The most widespread IF proteins are the class V proteins, the lamins. The lamins are the progenitors of all IF proteins, from which the cytoplasmic IF proteins arose by gene duplication and mutation. They are the major components of a two-dimensional meshwork called the nuclear lamina that lies between the nuclear envelope and the chromatin of the nucleus (Figure 18-51a). In humans, three genes encode lamins: one alternatively spliced gene encodes lamins A and C, and two other genes encode lamins B1 and B2. The B-type lamins appear to be the primordial lamin proteins and are expressed in essentially all cells, whereas lamins A and C are developmentally regulated. B lamins are post-translationally prenylated (see p. 288), which helps them associate with the inner nuclear envelope membrane. Lamin proteins contain the coiled-coil regions characteristic of intermediate filaments that is needed for dimerization, but also have a nuclear localization sequence that targets them to the nucleus as well as a conserved immunoglobulin-like fold (see Figure 18-48d).

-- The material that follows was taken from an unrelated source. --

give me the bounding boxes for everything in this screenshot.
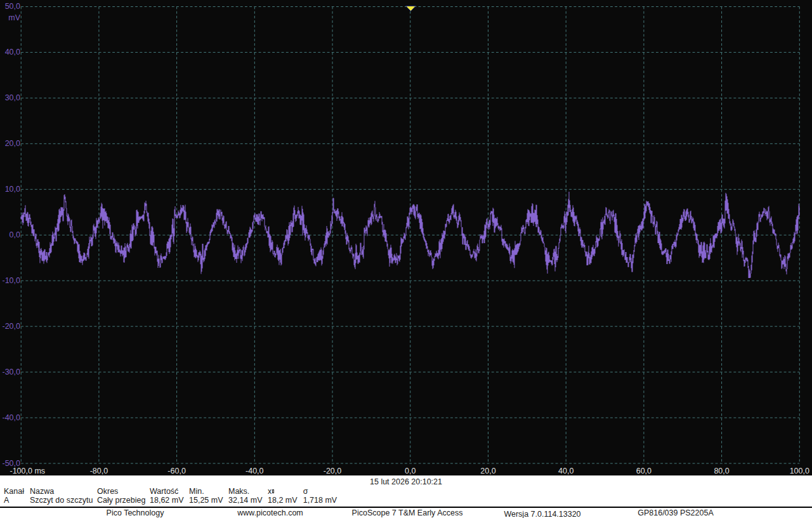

Cells that are subject to mechanical stress have a nuclear lamin meshwork to maintain the integrity of the nucleus; cells with strong cell walls, such as plant and fungal cells, do not have such a meshwork. The lamin meshwork therefore provides both strength and support to the inner surface of the nuclear membrane. In fact, cells regulate the level of lamin A to match the stiffness of the tissue they are in. Thus neutrophils, for example, which need to move through thin capillaries and migrate through tight interstitial spaces, have a highly lobulated nucleus as a result of very low levels of lamin A. If they had large, rigid nuclei that were resistant to deformation, they might have trouble squeezing through the small spaces found in the extracellular matrix.

To provide rigidity, the lamin meshwork is associated with chromatin on one side and attached to the cytoskeleton on the other. Some proteins embedded in the inner nuclear membrane, such as the lamin-B receptor and emerin, can bind both chromatin-associated proteins and lamins (see Figure 18-51a). Interestingly, transcriptionally silent regions of the genome are preferentially associated with lamins, and recent evidence suggests that lamins play a role in genome organization and DNA repair. Attachment to the cytoskeleton through both the inner and outer nuclear membranes involves proteins with so-called SUN and KASH domains. The SUN domain proteins are synthesized on the endoplasmic reticulum as transmembrane proteins with their SUN domain in the lumen of the endoplasmic reticulum, and sorting signals in their cytoplasmic domain target them to the outer nuclear membrane, which is continuous with the endoplasmic reticulum. They are then transported as membrane proteins through nuclear pores and, upon reaching the inner nuclear membrane, associate with the nuclear lamina (Figure 18-51b). Nesprins are KASH domain–containing transmembrane proteins of the outer nuclear membrane oriented so that the KASH domain can associate with the SUN domain of another protein in the perinuclear space. The nesprins, in turn, associate, either directly or through adapters, with intermediate filaments, actin filaments, and microtubules, thereby providing physical linkage of the nucleus to the cytoskeleton (see Figure 18-51b). These attachments are used to move the nucleus to the correct location in a cell as well as transport it, for example, in the long processes of the vertebrate neuroepithelium.